概要
7月4日に実施されたG検定の受験直後の感想をまとめます。
主に・・・11月に受験するであろう自分のために。
G検定の詳細は以下リンク先へ。
https://www.jdla.org/certificate/general/
感想
公式テキストや黒本でがっつり勉強をしていたつもりでしたが、
割と理解できていないところがあったようで、確信を持って回答ができていない状況でした。
各手法や歴史や動向も再学習の要です。
これは私の悪癖の部分もあるので反省。
時事問題もいくつかありテキストだけでは割とどうにもならない問題もちらほらと見かけました。

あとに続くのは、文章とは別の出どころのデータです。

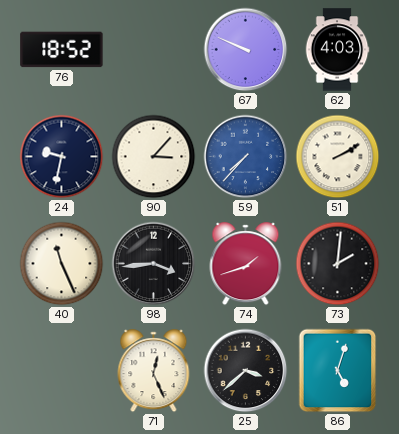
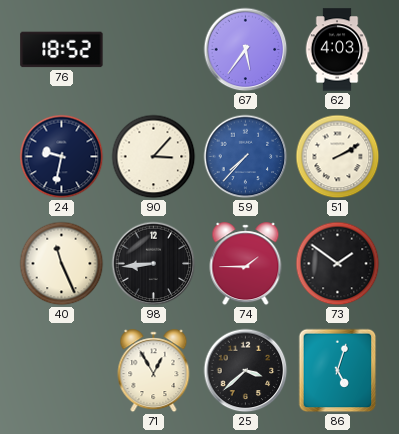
67: 9:49 -> 5:36
98: 3:44 -> 8:44
74: 1:42 -> 1:45
73: 2:01 -> 1:51
71: 12:26 -> 12:55
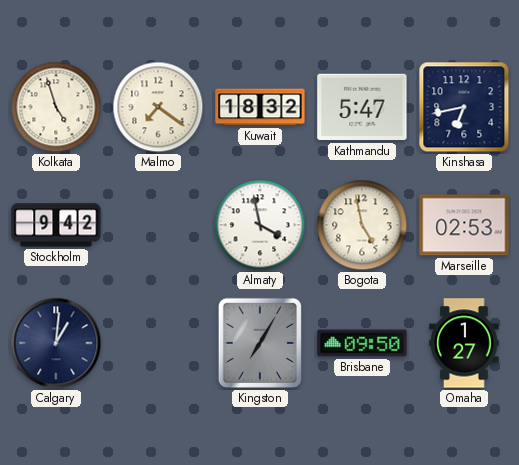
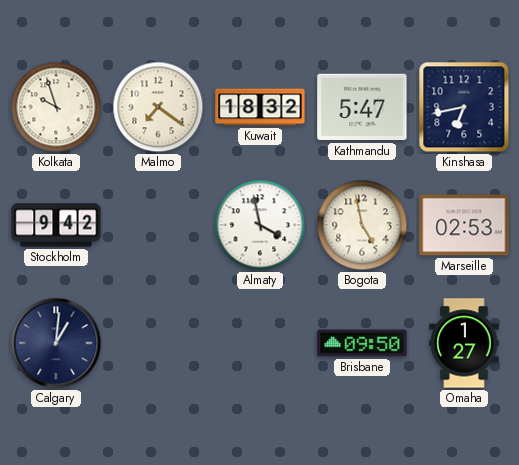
Kolkata: 4:57 -> 9:57
Kingston: 7:05 -> none
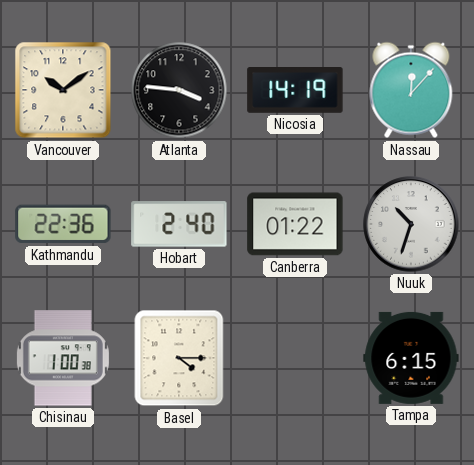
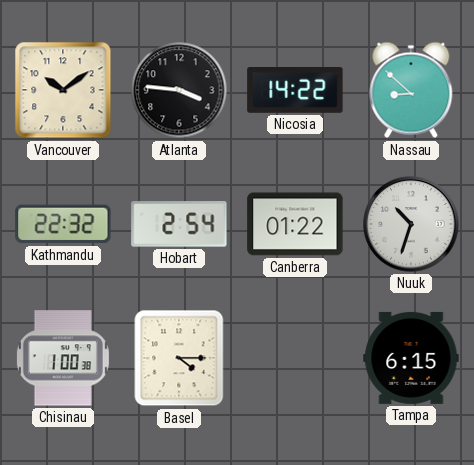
Nicosia: 14:19 -> 14:22
Nassau: 12:07 -> 8:52
Kathmandu: 22:36 -> 22:32
Hobart: 2:40 -> 2:54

※そこも含めてか自宅からできる・・・のだと思います。
問題数については事前の通り200前後、時間は2時間なのであまり時間的な余裕はないです。
と言いつつ、私は40分程度残ったのでそこから見直しをかけています。
そしてあまりのぼろぼろっぷりに次回受験をほぼ確定となりました。
合格結果は約2週間後になりますが、不合格を前提で次回11月を迎えたいと思います。
無論、テキストで学んだ内容も出ております(当たり前ですが)
あとに記載するテキストの中で強調されているものなどが重要になるので、そこを中心として学ぶと吉です。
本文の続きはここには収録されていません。